That’s a question for the Mando-Talmudic scholars.
Grogu saved Mando when he was trapped in the Mines of Mandalore.
I want to see an amanamandalorian.
I thought it was comical as well. But thinking about it some more, I’m not actually sure what happens when flamethrowers cross streams. The real-life devices are just squirting flammable liquid that happens to be ignited.
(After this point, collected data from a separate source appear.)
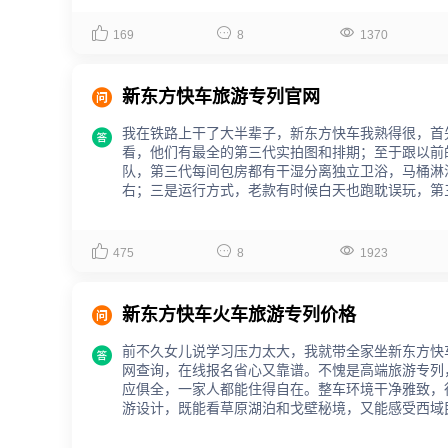



169
8
1370

新东方快车旅游专列官网
我在铁路上干了大半辈子，新东方快车我熟得很，首

看，他们有最全的第三代实拍图和排期；至于跟以前
队，第三代每间包房都有干湿分离独立卫浴，马桶淋
右；三是运行方式，老款有时候白天也跑耽误玩，第
解的可以去足动对比。



475
8
1923

新东方快车火车旅游专列价格
前不久女儿说学习压力太大，我就带全家坐新东方快

网查询，在线报名省心又靠谱。不愧是高端旅游专列
应俱全，一家人都能住得自在。整车环境干净雅致，
游设计，既能看草原湖泊和戈壁秘境，又能感受西域
亲子度假。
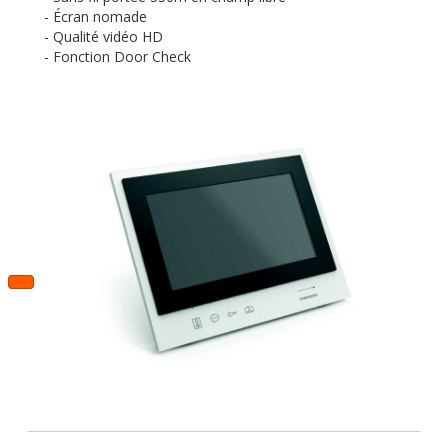
- Écran nomade
- Qualité vidéo HD
- Fonction Door Check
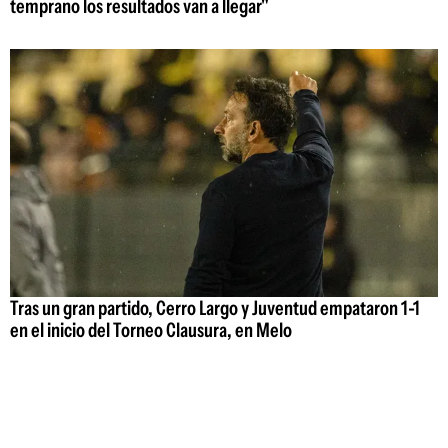
temprano los resultados van a llegar"
Tras un gran partido, Cerro Largo y Juventud empataron 1-1
en el inicio del Torneo Clausura, en Melo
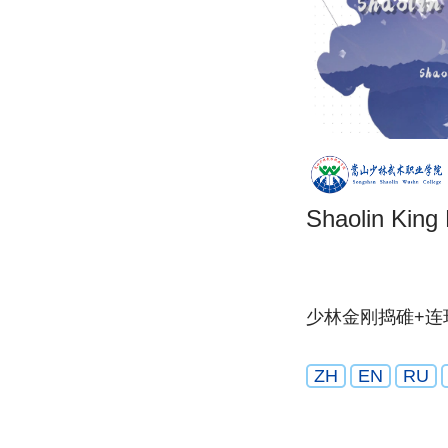
Shaolin King
少林金刚捣碓+连
ZH
EN
RU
It’s not like liquids can pass through each other unimpeded, so it’s likely to be a splashy, fiery mess.
Seeing as their flamethrowers are wrist-mounted with no tank, my guess is that they’re shooting some sort of superheated air rather than flaming liquid.
It would be bad.
The Council of Space Nicaea declared that ears were not a part of your face in 1000BBY.
I am not sure how their flamethrowers work, but I know there are tubes running through the mandalorian armor and specifically coming out of the wrist bands. It COULD be using fuel from somewhere, the jet packs definitely use fuel.
Important safety tip.
But Djin had a flamethrower before he got his jetpack.
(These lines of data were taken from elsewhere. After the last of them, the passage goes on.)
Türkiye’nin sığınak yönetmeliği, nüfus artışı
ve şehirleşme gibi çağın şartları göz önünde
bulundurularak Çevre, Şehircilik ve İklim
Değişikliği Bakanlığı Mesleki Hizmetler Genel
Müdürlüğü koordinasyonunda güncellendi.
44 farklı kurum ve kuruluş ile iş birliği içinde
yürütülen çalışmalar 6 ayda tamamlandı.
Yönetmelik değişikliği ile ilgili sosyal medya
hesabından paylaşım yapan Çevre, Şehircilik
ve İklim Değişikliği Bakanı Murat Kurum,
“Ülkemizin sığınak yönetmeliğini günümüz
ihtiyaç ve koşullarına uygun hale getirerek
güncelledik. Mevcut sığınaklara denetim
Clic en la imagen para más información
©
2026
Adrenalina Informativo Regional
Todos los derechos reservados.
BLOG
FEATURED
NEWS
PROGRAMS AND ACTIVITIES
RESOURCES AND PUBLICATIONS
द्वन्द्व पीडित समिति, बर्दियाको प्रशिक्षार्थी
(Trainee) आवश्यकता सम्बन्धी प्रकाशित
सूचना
Maybe they have beskar fuel tanks that are strong enough that the fuel can be compressed to a million psi or whatever (and thus be teeny-tiny).
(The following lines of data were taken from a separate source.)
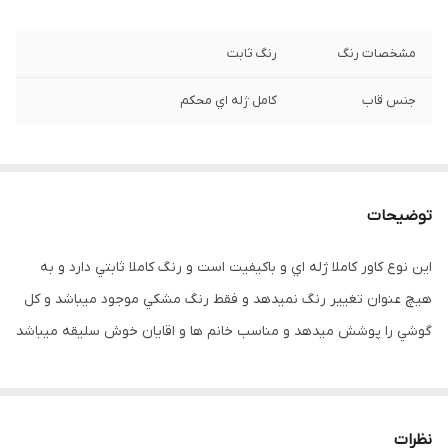
مشخصات رنگ
رنگ ثابت
جنس قاب
کامل ژله اي محکم
توضیحات
اين نوع کاور کاملا ژله اي و باکيفيت است و رنگ کاملا ثابتي دارد و به
هيچ عنوان تغيير رنگ نميدهد و فقط رنگ مشکي موجود ميباشد و کل
گوشي را پوشش ميدهد و مناسب خانم ها و اقايان خوش سليقه ميباشد
نظرات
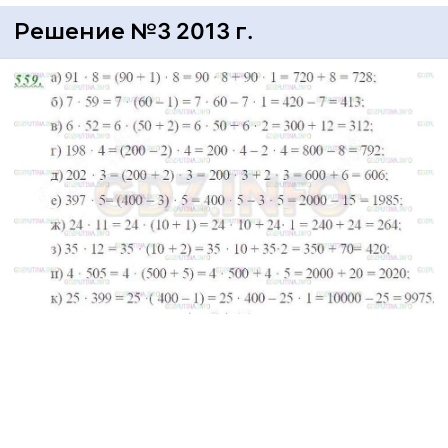
Решение №3 2013 г.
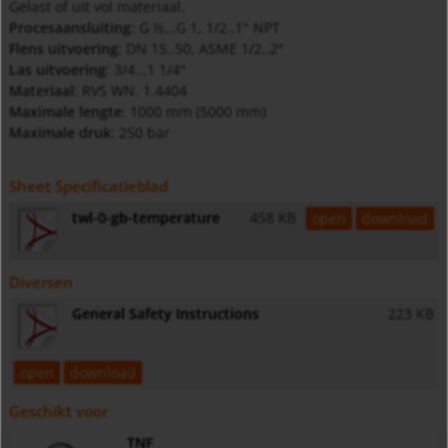
Gelast of uit vol materiaal.
Procesaansluiting
: G ½...G 1, 1/2..1" NPT
Flens uitvoering
: DN 15..50, ASME 1/2..2"
Las uitvoering
: 3/4...1 1/4"
Materiaal
: RVS WN. 1.4404
Maximale lengte
: 1000 mm (5000 mm)
Maximale druk
: 250 bar
Sheet Specificatieblad
twl-0-gb-temperature
458 KB
open
download
Diversen
General Safety Instructions
223 KB
open
download
Geschikt voor
TNF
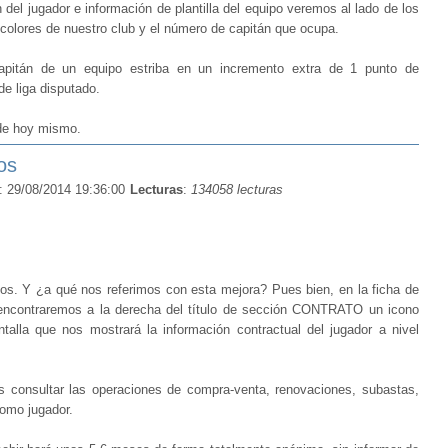
 del jugador e información de plantilla del equipo veremos al lado de los
 colores de nuestro club y el número de capitán que ocupa.
apitán de un equipo estriba en un incremento extra de 1 punto de
e liga disputado.
sde hoy mismo.
os
: 29/08/2014 19:36:00
Lecturas
:
134058 lecturas
tos. Y ¿a qué nos referimos con esta mejora? Pues bien, en la ficha de
, encontraremos a la derecha del título de sección CONTRATO un icono
alla que nos mostrará la información contractual del jugador a nivel
s consultar las operaciones de compra-venta, renovaciones, subastas,
 como jugador.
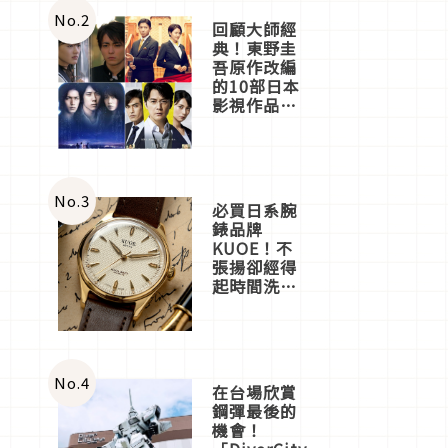
店3分即達
No.
2
回顧大師經
典！東野圭
吾原作改編
的10部日本
影視作品推
薦
No.
3
必買日系腕
錶品牌
KUOE！不
張揚卻經得
起時間洗鍊
的經典之作
五選
No.
4
在台場欣賞
鋼彈最後的
機會！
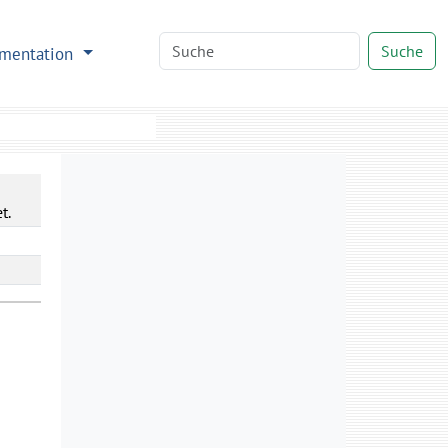
Suche
mentation
t.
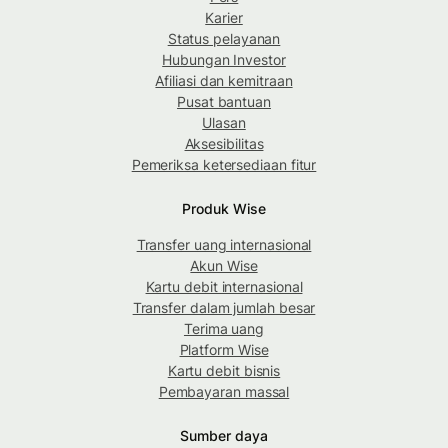
Karier
Status pelayanan
Hubungan Investor
Afiliasi dan kemitraan
Pusat bantuan
Ulasan
Aksesibilitas
Pemeriksa ketersediaan fitur
Produk Wise
Transfer uang internasional
Akun Wise
Kartu debit internasional
Transfer dalam jumlah besar
Terima uang
Platform Wise
Kartu debit bisnis
Pembayaran massal
Sumber daya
That’s arguably no more stupid than anything else about them.
Incidentally, can I take the opportunity to note how monumentally lame Grogu’s “Force jump” ability is? It looks absolutely nothing like someone jumping and exactly like someone tossing a doll.
Also, why didn’t the other kid just shoot him three times right away, since that’s apparently allowed? Or are we still going by the “Mandalorians aren’t very bright” metric?
Yeah, I’m thinking that these aren’t the most coruscant people in the galaxy.
What’s it supposed to look like when a doll child uses the Force to throw itself?
Well, these are the religious fanatic remnants of a society that was largely killed off, who survived largely by hiding from everyone else. So, yeah, maybe they weren’t exactly the cream of the Mandalorian crop.
It’s like with the reboot of Battlestar Galactica - that crew screwed up an awful lot, because they were literally the dregs of the fleet. They’d been assigned to decommission an obsolete ship that hadn’t seen battle in decades. The only reason they became the Heroes of Humanity is that they were also literally the only military people left alive after the initial attacks.
It was only missing beer and cornhole.
That added nothing at all to the story, though; you could have written the episode and had him saved by Bo Katan anyway by sending a message, either thrtough some personal device or the still-very-operational astromech droid. It honestly felt as if that was shoehorned in to give the child something to do… and it detracted from the episode, as it caused the sequence on Mandalore to be dragged out significantly.
The quality in writing between this and Season 1 is just astounding.
I never got that sense at all. They performed with genuinely astonishing competence.
Zed AND Tim Meadows in my mandalorian? yes, please!
The problem with that ending was that it was just dropping him off at another Jedi student slaughter.